Information shown Start Marker

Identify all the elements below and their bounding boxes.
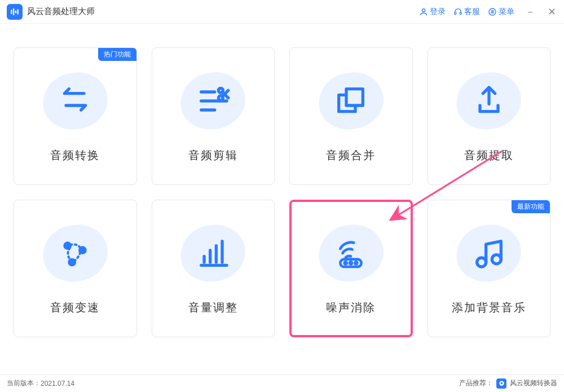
card-label: 音量调整	[188, 300, 238, 315]
headset-icon	[453, 7, 462, 16]
menu-icon	[488, 7, 497, 16]
product-recommend[interactable]: 产品推荐： 风云视频转换器	[459, 378, 557, 389]
card-audio-extract[interactable]: 音频提取	[428, 47, 551, 185]
card-label: 音频变速	[50, 300, 100, 315]
card-bg-music[interactable]: 最新功能 添加背景音乐	[428, 200, 551, 337]
svg-point-31	[355, 262, 358, 264]
svg-rect-0	[11, 10, 12, 14]
volume-bars-icon	[195, 235, 231, 271]
titlebar: 风云音频处理大师 登录 客服 菜单 － ✕	[0, 0, 564, 24]
version-value: 2021.07.14	[41, 380, 74, 387]
login-label: 登录	[430, 7, 446, 17]
card-volume-adjust[interactable]: 音量调整	[152, 200, 275, 337]
card-audio-cut[interactable]: 音频剪辑	[152, 47, 275, 185]
reco-logo-icon	[496, 378, 506, 389]
svg-point-30	[350, 262, 352, 264]
svg-rect-2	[15, 10, 16, 13]
card-label: 音频转换	[50, 148, 100, 163]
menu-label: 菜单	[499, 7, 514, 17]
merge-icon	[333, 83, 369, 119]
card-audio-speed[interactable]: 音频变速	[14, 200, 137, 337]
scissors-icon	[195, 83, 231, 119]
service-label: 客服	[464, 7, 480, 17]
svg-rect-19	[346, 89, 363, 105]
app-title: 风云音频处理大师	[27, 6, 95, 17]
service-button[interactable]: 客服	[453, 7, 480, 17]
svg-rect-1	[13, 8, 14, 15]
minimize-button[interactable]: －	[525, 5, 536, 19]
reco-label: 产品推荐：	[459, 378, 493, 388]
noise-icon	[333, 235, 369, 271]
new-badge: 最新功能	[512, 200, 550, 213]
login-button[interactable]: 登录	[419, 7, 446, 17]
svg-point-29	[345, 262, 347, 264]
card-label: 音频合并	[326, 148, 376, 163]
convert-icon	[57, 83, 93, 119]
svg-rect-5	[455, 12, 456, 14]
svg-point-4	[422, 8, 425, 11]
close-button[interactable]: ✕	[546, 6, 557, 18]
user-icon	[419, 7, 428, 16]
svg-point-36	[500, 382, 503, 385]
app-logo-icon	[7, 4, 23, 20]
card-audio-merge[interactable]: 音频合并	[289, 47, 413, 185]
svg-rect-3	[17, 9, 19, 14]
music-icon	[471, 235, 507, 271]
card-label: 音频剪辑	[188, 148, 238, 163]
card-label: 噪声消除	[326, 300, 376, 315]
extract-icon	[471, 83, 507, 119]
feature-grid: 热门功能 音频转换 音频剪辑 音频合并 音频提取 音频变速	[0, 24, 564, 349]
version-label: 当前版本：	[7, 378, 41, 388]
card-audio-convert[interactable]: 热门功能 音频转换	[14, 47, 137, 185]
card-label: 音频提取	[464, 148, 514, 163]
menu-button[interactable]: 菜单	[488, 7, 514, 17]
footer: 当前版本： 2021.07.14 产品推荐： 风云视频转换器	[0, 374, 564, 392]
card-label: 添加背景音乐	[452, 300, 526, 315]
speed-icon	[57, 235, 93, 271]
hot-badge: 热门功能	[98, 48, 136, 61]
svg-rect-6	[460, 12, 461, 14]
reco-name: 风云视频转换器	[510, 378, 557, 388]
card-noise-remove[interactable]: 噪声消除	[289, 200, 413, 337]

Information shown End Marker

Assignment: Transcribe every record above exactly, leaving out the pictures.

Exercise answer:
Identify all the elements below and their bounding boxes.
card-label: 音量调整	[188, 300, 238, 315]
headset-icon	[453, 7, 462, 16]
menu-icon	[488, 7, 497, 16]
product-recommend[interactable]: 产品推荐： 风云视频转换器	[459, 378, 557, 389]
card-audio-extract[interactable]: 音频提取	[428, 47, 551, 185]
card-label: 音频变速	[50, 300, 100, 315]
card-bg-music[interactable]: 最新功能 添加背景音乐	[428, 200, 551, 337]
svg-point-31	[355, 262, 358, 264]
svg-rect-0	[11, 10, 12, 14]
volume-bars-icon	[195, 235, 231, 271]
titlebar: 风云音频处理大师 登录 客服 菜单 － ✕	[0, 0, 564, 24]
version-value: 2021.07.14	[41, 380, 74, 387]
login-label: 登录	[430, 7, 446, 17]
card-volume-adjust[interactable]: 音量调整	[152, 200, 275, 337]
card-audio-cut[interactable]: 音频剪辑	[152, 47, 275, 185]
reco-logo-icon	[496, 378, 506, 389]
svg-point-30	[350, 262, 352, 264]
svg-rect-2	[15, 10, 16, 13]
card-label: 音频转换	[50, 148, 100, 163]
menu-label: 菜单	[499, 7, 514, 17]
merge-icon	[333, 83, 369, 119]
card-audio-speed[interactable]: 音频变速	[14, 200, 137, 337]
scissors-icon	[195, 83, 231, 119]
service-label: 客服	[464, 7, 480, 17]
svg-rect-19	[346, 89, 363, 105]
app-title: 风云音频处理大师	[27, 6, 95, 17]
service-button[interactable]: 客服	[453, 7, 480, 17]
svg-rect-1	[13, 8, 14, 15]
minimize-button[interactable]: －	[525, 5, 536, 19]
reco-label: 产品推荐：	[459, 378, 493, 388]
noise-icon	[333, 235, 369, 271]
new-badge: 最新功能	[512, 200, 550, 213]
login-button[interactable]: 登录	[419, 7, 446, 17]
svg-point-29	[345, 262, 347, 264]
card-label: 音频合并	[326, 148, 376, 163]
convert-icon	[57, 83, 93, 119]
svg-rect-5	[455, 12, 456, 14]
svg-point-4	[422, 8, 425, 11]
close-button[interactable]: ✕	[546, 6, 557, 18]
user-icon	[419, 7, 428, 16]
svg-point-36	[500, 382, 503, 385]
app-logo-icon	[7, 4, 23, 20]
card-audio-merge[interactable]: 音频合并	[289, 47, 413, 185]
svg-rect-3	[17, 9, 19, 14]
music-icon	[471, 235, 507, 271]
card-label: 音频剪辑	[188, 148, 238, 163]
card-label: 噪声消除	[326, 300, 376, 315]
extract-icon	[471, 83, 507, 119]
feature-grid: 热门功能 音频转换 音频剪辑 音频合并 音频提取 音频变速	[0, 24, 564, 349]
version-label: 当前版本：	[7, 378, 41, 388]
card-audio-convert[interactable]: 热门功能 音频转换	[14, 47, 137, 185]
card-label: 音频提取	[464, 148, 514, 163]
menu-button[interactable]: 菜单	[488, 7, 514, 17]
footer: 当前版本： 2021.07.14 产品推荐： 风云视频转换器	[0, 374, 564, 392]
card-label: 添加背景音乐	[452, 300, 526, 315]
speed-icon	[57, 235, 93, 271]
hot-badge: 热门功能	[98, 48, 136, 61]
svg-rect-6	[460, 12, 461, 14]
reco-name: 风云视频转换器	[510, 378, 557, 388]
card-noise-remove[interactable]: 噪声消除	[289, 200, 413, 337]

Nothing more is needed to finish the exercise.